NICOLE BUFFIE | THE CARILLON

K.R. Byggdin is the author of Wonder World, a work of literary fiction that includes factual references to towns and features in the Southeast region.

“Look out Newfield, the prodigal son is back in town.”

"Look out Newfield, the prodigal son is back in town."

Except, it’s southeastern Manitoba, and K.R. Byggdin has had the area on their mind for four years before coming back to it.

The debut author and Niverville expat is back in the prairie province they once called home to tour their upcoming novel Wonder World, a self-described complicated love letter to the community they grew up in.

The novel revolves around 27-year-old Isaac Funk, a Mennonite-born, queer man who left his hometown of Newfield, Manitoba for Halifax, Nova Scotia to explore his authentic identity. After receiving an inheritance from his late grandfather, Isaac must come back to face the friends and family he left a decade earlier and decide if he wants to, once again, make Newfield his home.

Through clever prose, factual and fictional comparisons to towns in the Southeast, and a bit of good-natured poking at Mennonite traditions, the writing both draws those familiar with the area into the novel and illuminates the history of the region to those who may be unfamiliar with rural ways of life.

The novel draws a comparison to Byggdin’s life as they, too, left their home of Niverville to live in Halifax in 2015 to follow creative pursuits.

A recent graduate of Dalhousie University, Byggdin, 30, received grants and opportunities to further their book project. Through mentors at the Banff Centre’s Emerging Writers Intensive, Byggdin wrote, edited, then wrote again, to finalize their story.

The novel, set in a fictional town within a factual region, presents that way for a reason, Byggdin said.

"Newfield is not Niverville," they said in an interview. "It’s not not Niverville, but you know, it’s a separate space."

"I was so fully immersed in life in southeastern Manitoba; all of its lovely quirks, all of the things that make this place special…this is a place that I know really well and wanted to respond artistically to growing up here."

Authors from the Southeast have long used Mennonite lifestyles in literary works.

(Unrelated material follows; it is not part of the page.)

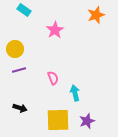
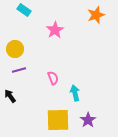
black arrow: moved 10 px left, 12 px up; rotated 144 degrees counterclockwise
purple star: moved 1 px right, 1 px up; rotated 14 degrees counterclockwise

Steinbach-based author Andrew Unger and expat Miriam Toews gained popularity through their published works, which explored fictional characters with factual lifestyles, all while making light of cultural cliches specific to the Southeast.

While Byggdin is not ethnically Mennonite, their adolescence was steeped in Mennonite ways of life, prompting their desire to write about it.

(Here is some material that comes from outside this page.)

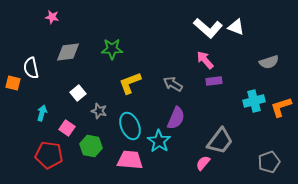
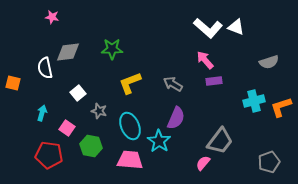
white semicircle: moved 14 px right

"Some of the things I really love about Mennonites and wanted to write about it is there is that strong sense of community and family and connection with others," they said.

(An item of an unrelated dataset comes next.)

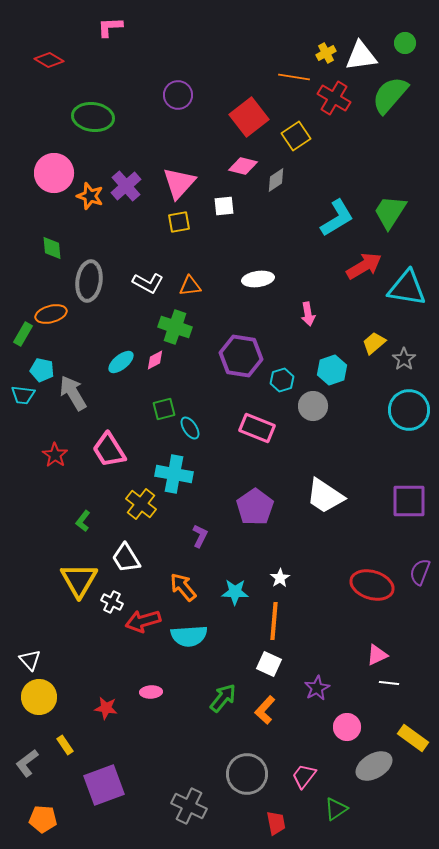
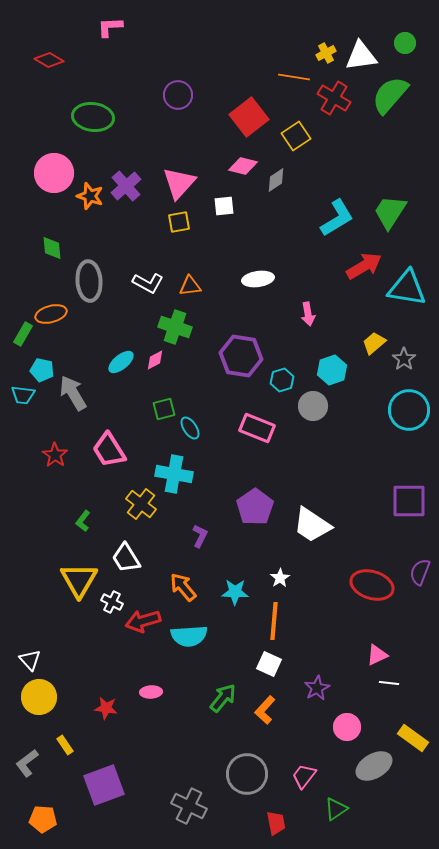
gray ellipse at (89, 281): rotated 12 degrees counterclockwise
white trapezoid at (325, 496): moved 13 px left, 29 px down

Any reader familiar with southeastern Manitoba will be sucked into the specific references to Steinbach and surrounding communities; Wonder World even makes a fictionalized mention of the Niverville Pop Festival, a rock fest held on an acreage on the edge of town in 1970 to raise money for Lynne Derksen, a woman who suffered injuries and required an oxygenator after falling from a hayride. 

The one-day festival attracted tens of thousands before a thunderstorm struck and left hundreds of cars stranded until farmers — many of whom were Mennonites — heeded the call to get motorists back to Highway 59.

The festival is just one slice of history used in the novel to exemplify the diversity the region has always had, Byggdin said.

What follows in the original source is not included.